The gene-targeting approach uses a specially designed RNA enzyme to inhibit strains of the herpes simplex virus. The enzyme disables a gene responsible for producing a protein involved in the maturation and release of viral particles in an infected cell.

The technique appears to be effective in experiments with mice and rabbits, but further research is required before it can be attempted in people who are infected with herpes.

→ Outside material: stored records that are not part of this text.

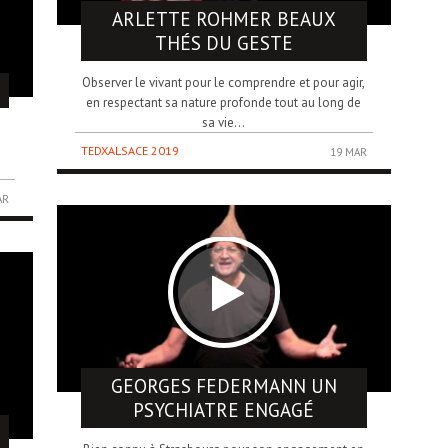
ARLETTE ROHMER
BEAUX
THÉS DU GESTE
Observer le vivant pour le comprendre et pour agir,
en respectant sa nature profonde tout au long de
sa vie...
TEDXALSACE 2019
19 MAR
AR
GEORGES FEDERMANN
UN
PSYCHIATRE ENGAGÉ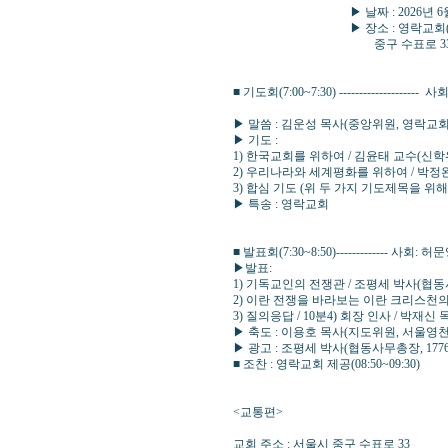
▶ 날짜 : 2026년 6월 12
▶ 장소 : 영락교회(김운성 목사
중구 수표로 33 ☎ 02)2
■ 기도회(7:00~7:30) --------------
▶ 말씀 : 김운성 목사(중앙위원, 영락교회 
▶ 기도 :
1) 한국교회를 위하여 / 김윤태 교수(신
2) 우리나라와 세계평화를 위하여 / 박정완
3) 합심 기도 (위 두 가지 기도제목을 위해
▶ 특송 : 영락교회
■ 발표회(7:30~8:50)------------
▶발표:
1) 기독교인의 전쟁관 / 조평세 박사(협동
2) 이란 전쟁을 바라보는 이란 크리스천의
3) 질의응답 / 10분4) 회장 인사 / 박재
▶ 축도 : 이용호 목사(지도위원, 서울영
▶ 광고 : 조평세 박사(협동사무총장, 177
■ 조찬 : 영락교회 제공(08:50~09:30)
<교통편>
교회 주소 : 서울시 중구 수표로 33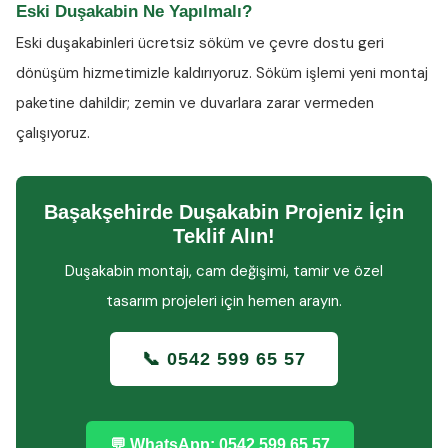
Eski Duşakabin Ne Yapılmalı?
Eski duşakabinleri ücretsiz söküm ve çevre dostu geri
dönüşüm hizmetimizle kaldırıyoruz. Söküm işlemi yeni montaj
paketine dahildir; zemin ve duvarlara zarar vermeden
çalışıyoruz.
Başakşehirde Duşakabin Projeniz İçin
Teklif Alın!
Duşakabin montajı, cam değişimi, tamir ve özel
tasarım projeleri için hemen arayın.
📞 0542 599 65 57
💬 WhatsApp: 0542 599 65 57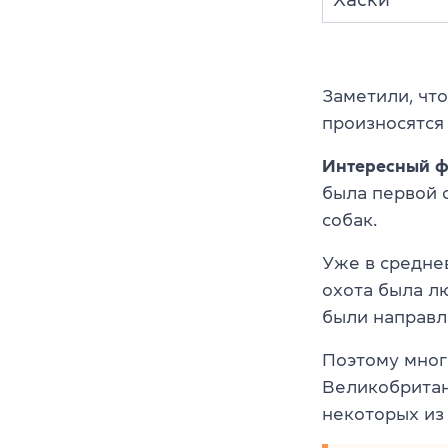
Заметили, чт
произносятся
Интересный ф
была первой 
собак.
Уже в средне
охота была л
были направл
Поэтому мног
Великобритан
некоторых из 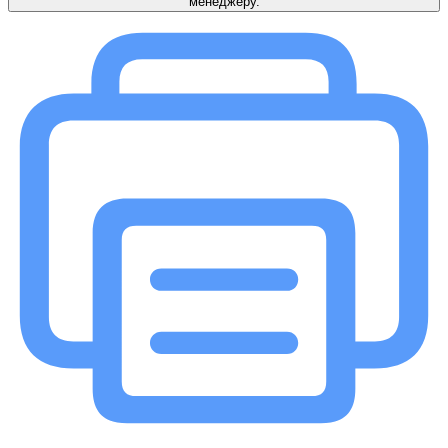
менеджеру.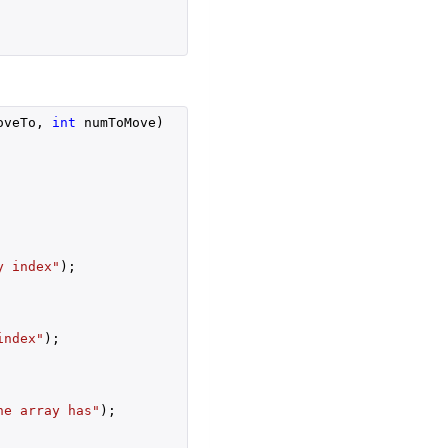
oveTo, 
int
 numToMove
)

y index"
);

index"
);

he array has"
);
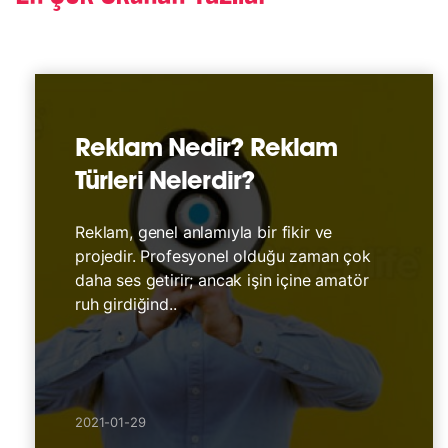
Reklam Nedir? Reklam
Türleri Nelerdir?
Reklam, genel anlamıyla bir fikir ve
projedir. Profesyonel olduğu zaman çok
daha ses getirir; ancak işin içine amatör
ruh girdiğind..
2021-01-29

"If things worked out the best they could, I think this could be a measure to prevent recurrence, and that would help a lot of people — and even if it just reduced severity, it would give us another therapy in cases where there is drug resistance," said David Bloom, Ph.D., a virologist at the UF College of Medicine who leads the interdisciplinary research team investigating the new therapy.

The work was published in the Journal of Virology in August.

The HSV-1 strain of the herpes virus causes cold sores or fever blisters around the mouth, genital herpes, a deadly but rare type of encephalitis, and keratitis, a scarring of the cornea that leads to vision loss. HSV-2 is the more common cause of genital herpes.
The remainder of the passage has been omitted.